About this task » Search the records for the word "Center". Copy every line where it appears.

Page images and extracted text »

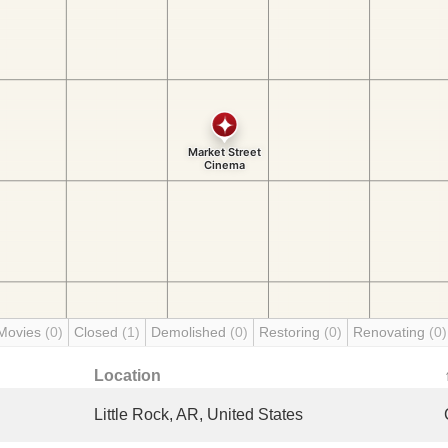
Movies
(0)
Closed
(1)
Demolished
(0)
Restoring
(0)
Renovating
(0)
Location
Little Rock, AR, United States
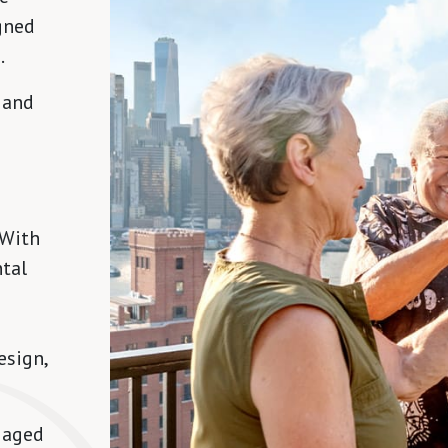
gned
.
 and
 With
ntal
esign,
gaged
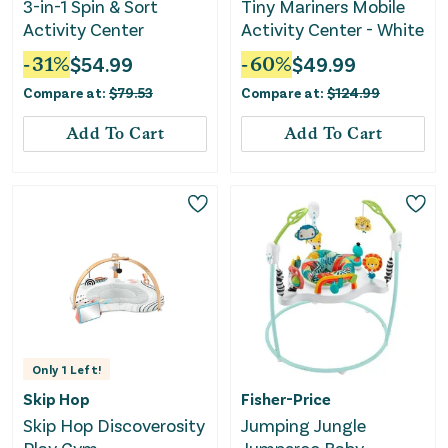
3-in-1 Spin & Sort
Tiny Mariners Mobile
Activity Center
Activity Center - White
-
31
%
$
54.99
-
60
%
$
49.99
Compare at:
$
79.53
Compare at:
$
124.99
Add To Cart
Add To Cart
Only
1
Left!
Skip Hop
Fisher-Price
Skip Hop Discoverosity
Jumping Jungle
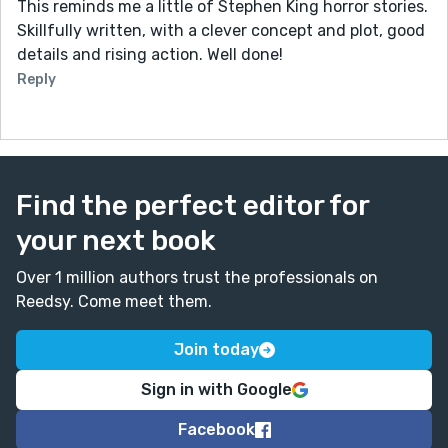
This reminds me a little of Stephen King horror stories.
Skillfully written, with a clever concept and plot, good
details and rising action. Well done!
Reply
Find the perfect editor for
your next book
Over 1 million authors trust the professionals on
Reedsy. Come meet them.
Join today
Sign in with Google
Facebook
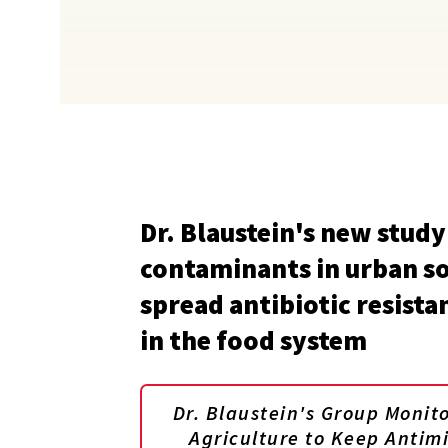
Dr. Blaustein's new study
contaminants in urban so
spread antibiotic resista
in the food system
Dr. Blaustein's Group Monit
Agriculture to Keep Antim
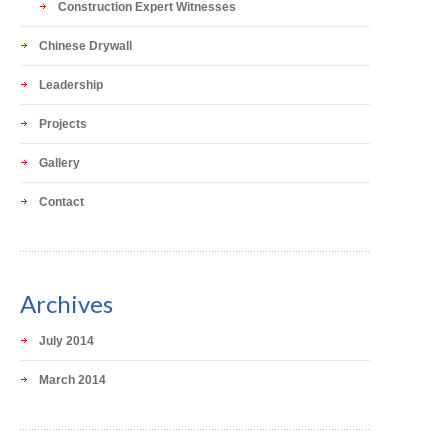
Construction Expert Witnesses
Chinese Drywall
Leadership
Projects
Gallery
Contact
Archives
July 2014
March 2014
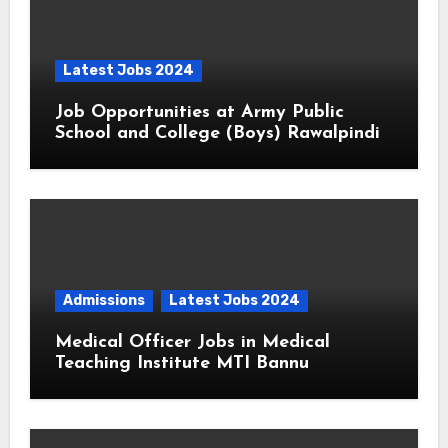
Latest Jobs 2024
Job Opportunities at Army Public
School and College (Boys) Rawalpindi
Admissions
Latest Jobs 2024
Medical Officer Jobs in Medical
Teaching Institute MTI Bannu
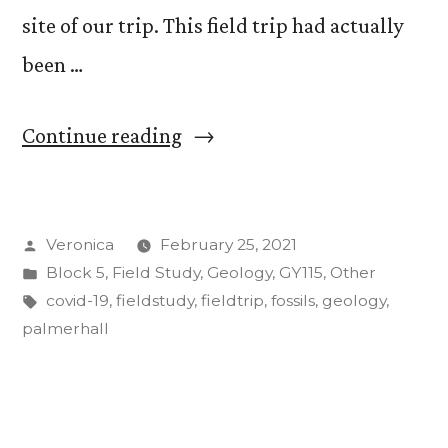
site of our trip. This field trip had actually
been …
“Field
Continue reading
Trips…
in
Posted
Veronica
February 25, 2021
a
by
Posted
Block 5
,
Field Study
,
Geology
,
GY115
,
Other
Pandemic?!”
in
Tags:
covid-19
,
fieldstudy
,
fieldtrip
,
fossils
,
geology
,
palmerhall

Exercise output »
Activity Center
Activity Center - White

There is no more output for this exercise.